• [Task prompt] Nothing but the text should be carried over: reproduce all the data exactly and leave out every image.

• [Given records]

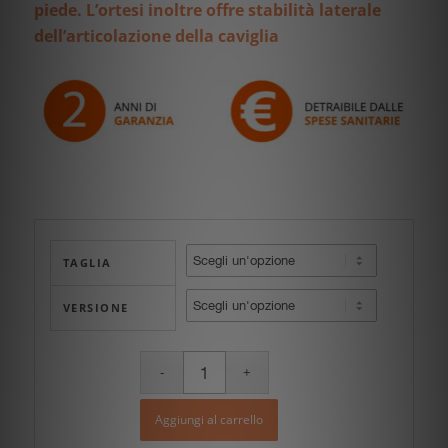
piede. L’ortesi inoltre offre stabilità laterale
dell’articolazione della caviglia
TAGLIA
VERSIONE
Aggiungi al carrello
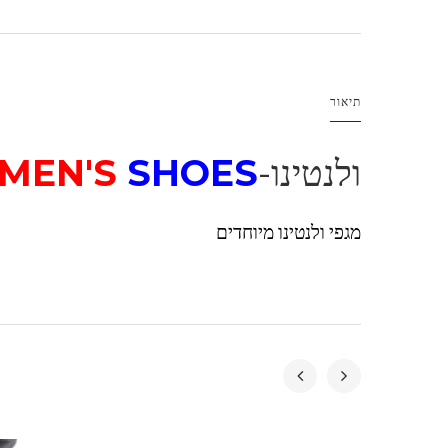
תיאור
ולנטינו-
SHOES
MEN'S
מגפי ולנטינו מיוחדים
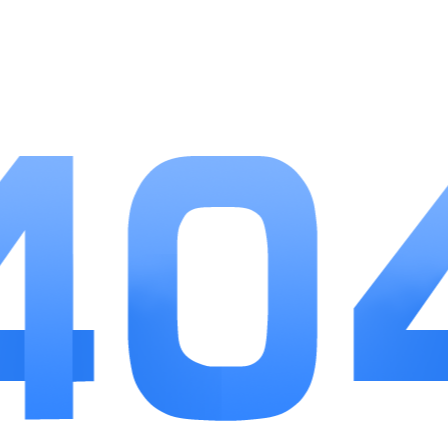
存储空间。没有繁琐日常任务，每日所有任务半小时
内即可清空，剩余时间依靠离线收益发育。抽卡概率
透明，稀有英雄保底次数固定，不会出现非酋长期不
出核心角色的情况。更新频率稳定，每月新增英雄与
限时副本，同步上线免费活动，不用充值就能拿到当
期限定道具。
小编点评
作为日常休闲卡牌英雄手游，全民超级英雄大作
战避开重度肝氪套路，挂机玩法贴合上班族、学生的
游玩节奏。操作手感流畅，关卡、养成、多人对战内
容完整，福利投放实在，不用充值也能完整体验全部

• [Your response]
piede. L’ortesi inoltre offre stabilità laterale
dell’articolazione della caviglia
TAGLIA
VERSIONE
Aggiungi al carrello
תיאור
ולנטינו-
SHOES
MEN'S
מגפי ולנטינו מיוחדים
存储空间。没有繁琐日常任务，每日所有任务半小时
内即可清空，剩余时间依靠离线收益发育。抽卡概率
透明，稀有英雄保底次数固定，不会出现非酋长期不
出核心角色的情况。更新频率稳定，每月新增英雄与
限时副本，同步上线免费活动，不用充值就能拿到当
期限定道具。
小编点评
作为日常休闲卡牌英雄手游，全民超级英雄大作
战避开重度肝氪套路，挂机玩法贴合上班族、学生的
游玩节奏。操作手感流畅，关卡、养成、多人对战内
容完整，福利投放实在，不用充值也能完整体验全部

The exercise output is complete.